Data: 2021-11-25 14:42:08 Autor: Adrianna Michalewska
udostępnij Tweet

– Awanturnictwo panów braci, zwłaszcza wojskowych, było swoistego rodzaju stylem życia, tolerowanym, do pewnych granic przez ówczesnych ludzi – mówi Jacek Komuda, autor książki Warchoły, złoczyńcy i pijanice. Zaglądamy do świata wielkich fortun magnackich i nieograniczonej fantazji panów braci.

Rozmawiamy o fascynującym XVII wieku i o latach późniejszych. Jak wyglądało wtedy prawo w Koronie?

Było dość skomplikowane, bo nie skodyfikowane. Mieszanina praw pochodzących jeszcze ze statutów Kazimierza Wielkiego, przywilejów oraz późniejszych konstytucji sejmowych, nieraz zupełnie sobie przeczących. A jednak społeczeństwo staropolskie bardzo prawo ceniło i bez przerwy się do niego odwoływało i procesowało bez końca. Dlaczego? Bo było przekonane, że sądy są do tego, aby ferować sprawiedliwe wyroki. Dziś sądzimy się mało, bo nikt nie wierzy, że może wygrać, poza tym sama procedura jest po prostu tak długa i zagmatwana, że człowiek pozwałby kogoś, ale jednak bierze go niechęć.
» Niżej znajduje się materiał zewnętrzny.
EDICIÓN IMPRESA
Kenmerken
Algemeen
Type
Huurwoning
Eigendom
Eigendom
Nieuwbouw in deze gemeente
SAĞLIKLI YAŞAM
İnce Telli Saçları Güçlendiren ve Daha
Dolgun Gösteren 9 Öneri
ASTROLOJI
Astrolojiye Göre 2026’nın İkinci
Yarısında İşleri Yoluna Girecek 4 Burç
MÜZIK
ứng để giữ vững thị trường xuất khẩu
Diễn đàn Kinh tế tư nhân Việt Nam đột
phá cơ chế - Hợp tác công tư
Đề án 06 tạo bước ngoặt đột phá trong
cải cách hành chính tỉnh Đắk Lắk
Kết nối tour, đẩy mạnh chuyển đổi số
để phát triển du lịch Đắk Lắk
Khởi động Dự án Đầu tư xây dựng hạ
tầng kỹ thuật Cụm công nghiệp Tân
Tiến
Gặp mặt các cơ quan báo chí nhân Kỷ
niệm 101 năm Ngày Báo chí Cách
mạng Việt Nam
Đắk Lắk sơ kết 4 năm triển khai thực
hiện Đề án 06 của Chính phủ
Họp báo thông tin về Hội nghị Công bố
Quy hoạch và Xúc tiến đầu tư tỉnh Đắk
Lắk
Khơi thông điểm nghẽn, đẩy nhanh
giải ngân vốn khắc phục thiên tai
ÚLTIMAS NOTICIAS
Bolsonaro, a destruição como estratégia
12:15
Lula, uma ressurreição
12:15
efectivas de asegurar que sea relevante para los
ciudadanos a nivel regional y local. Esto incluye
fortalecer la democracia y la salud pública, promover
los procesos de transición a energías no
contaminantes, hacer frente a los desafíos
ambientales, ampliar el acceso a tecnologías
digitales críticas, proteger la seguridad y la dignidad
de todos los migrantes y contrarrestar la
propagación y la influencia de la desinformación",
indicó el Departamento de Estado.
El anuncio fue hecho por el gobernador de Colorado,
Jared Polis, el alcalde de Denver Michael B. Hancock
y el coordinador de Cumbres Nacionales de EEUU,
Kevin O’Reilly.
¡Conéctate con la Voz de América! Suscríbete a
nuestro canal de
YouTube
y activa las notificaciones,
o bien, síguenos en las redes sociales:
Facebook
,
A jak dochodzono swoich praw?

Funkcjonowało kilka rodzajów sądów, jak ziemskie – zajmujące się sprawami cywilnymi, ale też i częścią kryminalnych, grodzkie – zajmujące się drobną szlachtą nieosiadłą i najgroźniejszymi przestępstwami kryminalnymi, które podpadały pod tak zwane artykuły starościńskie – gwałt, rozbój na drodze, zajazd bez wyroku i umyślne zabójstwo, o ile sprawcę złapano in recenti, to znaczy na gorącym uczynku, czyli w przeciągu 24 godzin od popełnienia zbrodni.

Czytaj również: Jacek Komuda - cytaty

Oprócz tego były sądy podkomorskie, sądzące w sprawach o granice, referendarski, rozstrzygający spory pomiędzy chłopami z królewszczyzn, a ich dzierżawcami. I sądownictwo miejskie oraz wiejskie – sądy ławnicze we wsiach prywatnych. Oprócz tego istniały możliwości apelacji do trybunałów, których były trzy: koronny w Piotrkowie, ruski w Lublinie i litewski w Nowogródku. Był też sąd królewski – sejmowy i wojskowy, hetmański.

Czy wszyscy byli równi wobec prawa?

Broń Boże. Feudalizm był bardzo zróżnicowany i wszystko zależało od tego kto był czyim panem, czy jako strona występował chłop, mieszczanin czy też szlachcic. Za zabójstwo chłopa, tak zwaną „główszczyznę” za głowę płacono 30 grzywien pod koniec XVI wieku, za szlachcica – 240 oraz rok i sześć niedziel w wieży, a za zabójstwo z rusznicy – 480 i dwa lata. Ciekawe jednak, że jakieś ostatnie elementy tego staropolskiego słownictwa przetrwały do dzisiaj. Wszak w więzieniach mówi się, że ktoś „siedzi za głowę”, na morderców, jak w XVII wieku - w wieży.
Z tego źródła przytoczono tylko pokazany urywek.